The ability to isolate the movement of your ribcage from your pelvis can be a challenging but excellent way to stretch your deepest back muscles (multifidi, rotatores). Stand in front of a mirror with your feet at least hip distance apart. Set your tallstanding position well with kidney bean shaped feet, soft knees and your ribs anchored with an anteverted pelvis. Place your hands on your hips to help keep them still. Then, let your entire ribcage shift laterally to the right. Feel a satisfying stretch in your deep back close to your spine. Then shift the ribs to the left. Watch that your pelvis doesn’t tuck or lift to one side. Also try and maintain your rib anchor as the ribs shift side to side—the front of the ribs want to stay flush with the abdomen, or you will sway your back. Try holding each side for 5-10 seconds at a time and try for about 20 reps. Or put on some engaging music and let your body yield to the rhythm.
Anchoring your ribcage and shifting it from side can be a great stretch while standing.

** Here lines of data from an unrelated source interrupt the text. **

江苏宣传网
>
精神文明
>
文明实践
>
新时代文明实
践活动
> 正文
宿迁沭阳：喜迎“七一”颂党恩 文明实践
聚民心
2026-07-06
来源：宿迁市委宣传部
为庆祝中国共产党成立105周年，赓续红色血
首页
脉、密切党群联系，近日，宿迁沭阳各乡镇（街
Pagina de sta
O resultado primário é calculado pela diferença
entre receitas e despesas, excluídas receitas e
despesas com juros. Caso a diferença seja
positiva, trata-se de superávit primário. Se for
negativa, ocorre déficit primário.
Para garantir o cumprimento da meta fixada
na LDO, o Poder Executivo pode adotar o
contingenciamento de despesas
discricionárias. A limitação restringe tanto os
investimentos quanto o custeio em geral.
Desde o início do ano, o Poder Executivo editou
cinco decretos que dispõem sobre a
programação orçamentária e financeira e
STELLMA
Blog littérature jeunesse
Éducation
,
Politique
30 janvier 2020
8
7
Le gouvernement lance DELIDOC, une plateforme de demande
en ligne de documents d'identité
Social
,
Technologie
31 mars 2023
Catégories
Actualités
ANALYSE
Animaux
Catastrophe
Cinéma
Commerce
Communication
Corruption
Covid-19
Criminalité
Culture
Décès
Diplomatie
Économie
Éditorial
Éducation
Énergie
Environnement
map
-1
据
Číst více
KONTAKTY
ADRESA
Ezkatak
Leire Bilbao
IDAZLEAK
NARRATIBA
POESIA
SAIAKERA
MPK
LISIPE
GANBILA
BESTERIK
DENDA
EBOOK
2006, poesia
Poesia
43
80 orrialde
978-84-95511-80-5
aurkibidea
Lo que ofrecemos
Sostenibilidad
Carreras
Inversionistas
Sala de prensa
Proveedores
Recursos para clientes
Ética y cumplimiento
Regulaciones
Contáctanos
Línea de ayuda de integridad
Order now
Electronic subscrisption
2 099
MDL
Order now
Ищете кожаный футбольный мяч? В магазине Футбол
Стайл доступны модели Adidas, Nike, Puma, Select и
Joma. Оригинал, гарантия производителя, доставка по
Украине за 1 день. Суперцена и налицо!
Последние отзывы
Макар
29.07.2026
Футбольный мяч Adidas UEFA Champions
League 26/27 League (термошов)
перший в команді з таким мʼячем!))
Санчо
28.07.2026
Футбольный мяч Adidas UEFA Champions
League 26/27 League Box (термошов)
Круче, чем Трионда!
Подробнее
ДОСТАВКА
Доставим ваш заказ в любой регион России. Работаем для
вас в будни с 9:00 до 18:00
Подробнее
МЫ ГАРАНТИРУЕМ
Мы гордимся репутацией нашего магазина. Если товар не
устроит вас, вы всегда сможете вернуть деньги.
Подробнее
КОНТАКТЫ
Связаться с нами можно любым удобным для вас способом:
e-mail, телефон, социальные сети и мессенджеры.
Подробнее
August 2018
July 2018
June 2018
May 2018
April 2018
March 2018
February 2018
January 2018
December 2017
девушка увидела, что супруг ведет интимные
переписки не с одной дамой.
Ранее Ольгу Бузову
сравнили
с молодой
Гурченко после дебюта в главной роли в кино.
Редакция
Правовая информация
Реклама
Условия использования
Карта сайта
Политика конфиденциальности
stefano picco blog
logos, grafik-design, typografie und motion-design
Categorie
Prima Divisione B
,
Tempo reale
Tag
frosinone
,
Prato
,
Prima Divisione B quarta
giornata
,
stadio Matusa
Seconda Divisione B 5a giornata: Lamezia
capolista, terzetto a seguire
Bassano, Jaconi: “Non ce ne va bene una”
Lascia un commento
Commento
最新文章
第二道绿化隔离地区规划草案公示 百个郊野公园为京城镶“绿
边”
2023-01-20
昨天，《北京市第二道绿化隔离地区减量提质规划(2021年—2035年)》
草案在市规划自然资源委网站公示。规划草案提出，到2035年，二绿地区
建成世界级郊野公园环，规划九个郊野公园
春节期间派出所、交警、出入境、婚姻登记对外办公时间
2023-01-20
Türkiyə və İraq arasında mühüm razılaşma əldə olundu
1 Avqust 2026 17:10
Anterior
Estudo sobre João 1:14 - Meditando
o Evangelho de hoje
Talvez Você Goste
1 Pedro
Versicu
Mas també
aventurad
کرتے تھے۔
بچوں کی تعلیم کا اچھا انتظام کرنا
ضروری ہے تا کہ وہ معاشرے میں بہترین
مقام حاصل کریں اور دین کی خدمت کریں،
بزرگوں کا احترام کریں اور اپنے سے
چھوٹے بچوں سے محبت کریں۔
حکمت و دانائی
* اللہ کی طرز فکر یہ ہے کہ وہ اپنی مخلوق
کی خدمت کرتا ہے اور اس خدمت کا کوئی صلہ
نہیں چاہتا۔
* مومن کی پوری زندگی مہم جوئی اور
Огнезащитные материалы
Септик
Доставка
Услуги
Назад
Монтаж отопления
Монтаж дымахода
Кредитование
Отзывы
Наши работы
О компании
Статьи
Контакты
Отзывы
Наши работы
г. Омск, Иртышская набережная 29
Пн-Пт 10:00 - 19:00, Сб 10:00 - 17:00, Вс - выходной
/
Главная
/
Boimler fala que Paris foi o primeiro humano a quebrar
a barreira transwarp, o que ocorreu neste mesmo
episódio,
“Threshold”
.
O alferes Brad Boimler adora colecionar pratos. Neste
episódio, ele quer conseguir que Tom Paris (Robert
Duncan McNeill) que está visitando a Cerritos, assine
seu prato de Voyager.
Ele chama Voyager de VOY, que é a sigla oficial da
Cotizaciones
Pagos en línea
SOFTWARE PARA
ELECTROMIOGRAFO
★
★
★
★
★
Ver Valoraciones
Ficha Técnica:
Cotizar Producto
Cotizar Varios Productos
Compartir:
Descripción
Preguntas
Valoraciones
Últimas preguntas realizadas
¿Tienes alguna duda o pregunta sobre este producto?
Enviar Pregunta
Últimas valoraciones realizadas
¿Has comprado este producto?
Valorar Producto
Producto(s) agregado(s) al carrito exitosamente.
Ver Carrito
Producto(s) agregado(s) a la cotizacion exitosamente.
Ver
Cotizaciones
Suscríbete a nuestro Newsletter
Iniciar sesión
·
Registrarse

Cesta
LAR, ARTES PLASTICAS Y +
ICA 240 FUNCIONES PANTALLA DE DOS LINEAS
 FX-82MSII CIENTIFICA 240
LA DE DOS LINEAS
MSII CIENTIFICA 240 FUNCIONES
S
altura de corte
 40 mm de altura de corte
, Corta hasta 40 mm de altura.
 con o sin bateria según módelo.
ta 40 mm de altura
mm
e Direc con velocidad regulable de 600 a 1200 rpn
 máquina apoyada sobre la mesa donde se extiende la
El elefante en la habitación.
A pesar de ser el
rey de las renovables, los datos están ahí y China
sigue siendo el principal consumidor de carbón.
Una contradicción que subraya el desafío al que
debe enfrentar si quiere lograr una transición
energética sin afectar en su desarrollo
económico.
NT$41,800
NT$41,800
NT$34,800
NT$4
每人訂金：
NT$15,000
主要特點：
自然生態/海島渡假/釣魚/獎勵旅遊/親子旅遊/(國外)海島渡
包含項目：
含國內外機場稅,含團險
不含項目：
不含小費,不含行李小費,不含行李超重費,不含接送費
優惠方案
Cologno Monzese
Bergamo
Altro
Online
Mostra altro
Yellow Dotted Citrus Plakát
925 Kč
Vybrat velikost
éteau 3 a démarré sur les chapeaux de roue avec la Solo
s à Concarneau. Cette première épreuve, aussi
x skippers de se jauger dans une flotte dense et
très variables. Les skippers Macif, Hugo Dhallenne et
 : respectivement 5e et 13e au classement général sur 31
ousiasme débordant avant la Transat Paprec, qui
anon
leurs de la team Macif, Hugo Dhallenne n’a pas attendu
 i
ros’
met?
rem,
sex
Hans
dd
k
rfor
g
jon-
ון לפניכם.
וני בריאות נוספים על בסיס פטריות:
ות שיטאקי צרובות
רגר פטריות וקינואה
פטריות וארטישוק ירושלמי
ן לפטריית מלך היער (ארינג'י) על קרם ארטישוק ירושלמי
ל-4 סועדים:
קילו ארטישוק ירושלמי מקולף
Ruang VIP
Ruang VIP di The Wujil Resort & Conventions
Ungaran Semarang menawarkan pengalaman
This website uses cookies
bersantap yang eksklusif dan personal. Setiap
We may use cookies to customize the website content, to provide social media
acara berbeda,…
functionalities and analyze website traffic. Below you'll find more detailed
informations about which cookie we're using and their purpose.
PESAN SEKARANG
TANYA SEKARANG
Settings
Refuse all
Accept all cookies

Quadratus Lumborum Stretch
The “QL” is a muscle that connects the back of your pelvis to your ribcage. It’s common for QL to be tight, unilaterally or bilaterally. When QL is tight on one side, it is often misdiagnosed as a leg length discrepancy and the person may be given a shoe lift that exacerbates the problem (always get this diagnosis double-checked). To stretch the QL muscle, find an open doorway with some room to the side to arrange your body as shown in the photo below. Create a long arc running from your left hand past your outstretched left arm, through your torso to the leftt leg through to the left heel. Lengthen this arc (and your left QL) by hooking your left fingers around the door jam and pulling your left foot away from the hold while gently arcing your body and stretching the left side of your torso in the process. Your left arm should be straight, your right leg forward and bent, and your left leg back and straight. Hold for at least 20 seconds to give your QL muscle a chance to release deeply. Repeat on the other side.
Left QL stretch using a doorway.
Modified baby pose
Place your lower legs about hip width on the floor and running parallel to each other. Toes relaxed. Place your forehead on the floor and your outstretched arms at a comfortable width as in the Muslim prayer position shown below. Let your bottom, the highest point in your body, gently pull away from where your forehead is weighted to the floor. Let your back mucles relax into a vertical stretch; let your outstretched arms augment the stretch around your spine at the shoulder blade level. It takes about 20 seconds to release the paraspinal muscles into this stretch.